Thomas Chandler, one of the “first proprietors of Andover,” testified against Samuel Wardwell in 1692.
More About Thomas Chandler Homestead, Site of
Captain Thomas Chandler, older brother of innkeeper William, was one of the “original proprietors of Andover.” Three members of Thomas’s immediate family were accusers in 1692. Thomas himself, aged 65, testified against fortune-teller Samuel Wardwell saying, “I have often heard Samuel Wardwell of Andover tell young persons their fortune and he was much addicted to it…” An accusation of fortune-telling was enough to bring suspicion of witchcraft in the 17th century. However, Thomas later signed petitions in support of the accused.
Thomas’s daughter Hannah, married to Daniel Bixby (alternate spelling Bigsby) and living nearby, claimed that the specter of widow Mary Parker afflicted her.

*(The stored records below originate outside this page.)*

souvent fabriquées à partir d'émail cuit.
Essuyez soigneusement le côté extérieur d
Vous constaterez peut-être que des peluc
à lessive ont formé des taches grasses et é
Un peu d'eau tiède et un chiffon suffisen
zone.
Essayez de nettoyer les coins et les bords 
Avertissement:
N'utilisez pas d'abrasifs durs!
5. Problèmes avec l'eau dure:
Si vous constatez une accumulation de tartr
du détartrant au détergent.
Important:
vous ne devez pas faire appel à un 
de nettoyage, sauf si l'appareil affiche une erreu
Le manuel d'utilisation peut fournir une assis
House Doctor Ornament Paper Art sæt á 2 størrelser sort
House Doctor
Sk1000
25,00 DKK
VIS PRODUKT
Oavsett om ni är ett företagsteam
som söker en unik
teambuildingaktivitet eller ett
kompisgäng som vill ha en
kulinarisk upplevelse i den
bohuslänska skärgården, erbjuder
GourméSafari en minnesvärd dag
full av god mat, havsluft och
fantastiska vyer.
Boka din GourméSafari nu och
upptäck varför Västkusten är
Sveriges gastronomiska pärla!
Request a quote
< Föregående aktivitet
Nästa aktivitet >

Another accused in Andover, Abigail Faulkner Sr. was examined and three afflicted girls from Salem Village – Ann Putnam Jr., Mary Warren, and Mary Walcott – accused Faulkner of also causing Hannah Bixby’s torments.
Thomas’s granddaughter Sarah Phelps, the oldest child of his daughter Sarah and her husband Samuel, was the family member who complained the most about afflictions. In early August she had seizures and torments. Ten-year-old Sarah was also a niece of Elizabeth (Phelps) Ballard, whose long illness is credited with escalating the Andover hysteria. Author Richard Hite, in his book In the Shadow of Salem: The Andover Witch Hunt of 1692, suggests that young Sarah Phelps may have witnessed her aunt Elizabeth’s sickness and eventual death and was frightened by it, especially if she believed it was caused by witchcraft. Sarah’s afflictions may in turn have influenced her aunt Hannah Bixby.

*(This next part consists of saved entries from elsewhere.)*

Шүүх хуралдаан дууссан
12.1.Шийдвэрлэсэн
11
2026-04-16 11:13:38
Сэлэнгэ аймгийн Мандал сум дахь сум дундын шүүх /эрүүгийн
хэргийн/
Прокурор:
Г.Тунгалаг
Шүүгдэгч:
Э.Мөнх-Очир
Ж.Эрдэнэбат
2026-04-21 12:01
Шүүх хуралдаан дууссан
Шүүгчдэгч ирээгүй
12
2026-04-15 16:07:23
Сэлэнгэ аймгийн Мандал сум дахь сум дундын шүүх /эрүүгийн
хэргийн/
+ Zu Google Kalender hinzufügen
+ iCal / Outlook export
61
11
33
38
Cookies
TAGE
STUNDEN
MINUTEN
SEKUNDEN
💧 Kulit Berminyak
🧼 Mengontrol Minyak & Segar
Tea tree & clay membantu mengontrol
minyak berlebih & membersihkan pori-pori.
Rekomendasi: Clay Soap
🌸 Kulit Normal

Thomas Chandler was born circa 1627 in England, and emigrated with his family to Roxbury, MA in 1637. After his father William died in 1642, his mother Annis remarried John Dane. This made Thomas, his brother William, and his sister Hannah step-siblings of John Dane’s son, longtime Andover reverend, Francis Dane.
Thomas married Hannah Brewer in 1651, and was likely in Andover by that time. According to Sarah Loring Bailey’s Historical Sketches of Andover, published in 1880, Thomas was a representative to the General Court in 1678, and “was a blacksmith, ultimately a rich man, carrying on considerable iron works, of which he makes mention in his will, giving to each of his sons a fourth part of his share in the iron works.”
Thomas Chandler died in Andover in 1703. A memorial stone for his father William and Chandler descendants is in the Old North Cemetery in Concord, NH. Listed on the stone are Thomas (with incorrect birth and death dates) and three other Chandler descendants, including fifth generation Captain John Chandler who settled in Penny Cook, NH, today known as Concord, in 1726.
Additional note: One of the earliest settlers in Andover was Job Tyler, who had legal entanglements with Thomas Chandler dating back to 1662 and lasting for years. The Tyler family would also be caught up in the witchcraft hysteria of 1692. In 1708, Job’s grandson Jonathan Tyler married Thomas Chandler’s niece Phebe Chandler, accuser of Martha Carrier. Perhaps it was just as well that both Phebe’s father William and uncle Thomas were deceased by that time.
Thomas Chandler owned many acres along the west side of the Shawsheen River, where he had his home and ironworks. According to the Plan of Andover in the Province of Massachusetts Bay, Essex County, 1692, a map created by the Andover and North Andover Historical Societies in 1992, the property was on what is today Lowell Street/Route 133, and encompasses much of what would become Shawsheen Village in the 1920s.